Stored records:
________________________________________

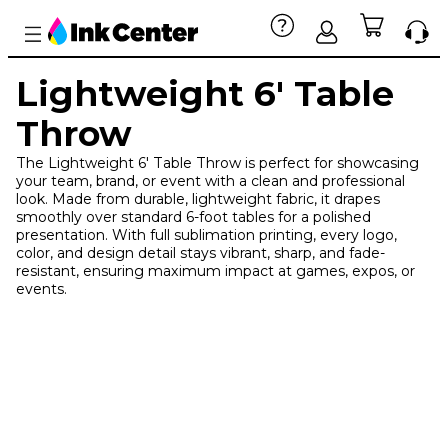
Lightweight 6' Table
Throw
The Lightweight 6' Table Throw is perfect for showcasing
your team, brand, or event with a clean and professional
look. Made from durable, lightweight fabric, it drapes
smoothly over standard 6-foot tables for a polished
presentation. With full sublimation printing, every logo,
color, and design detail stays vibrant, sharp, and fade-
resistant, ensuring maximum impact at games, expos, or
events.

________________________________________

How to complete this task:
Restate the records word for word and drop the images.

Solution to the problem:
Lightweight 6' Table
Throw
The Lightweight 6' Table Throw is perfect for showcasing
your team, brand, or event with a clean and professional
look. Made from durable, lightweight fabric, it drapes
smoothly over standard 6-foot tables for a polished
presentation. With full sublimation printing, every logo,
color, and design detail stays vibrant, sharp, and fade-
resistant, ensuring maximum impact at games, expos, or
events.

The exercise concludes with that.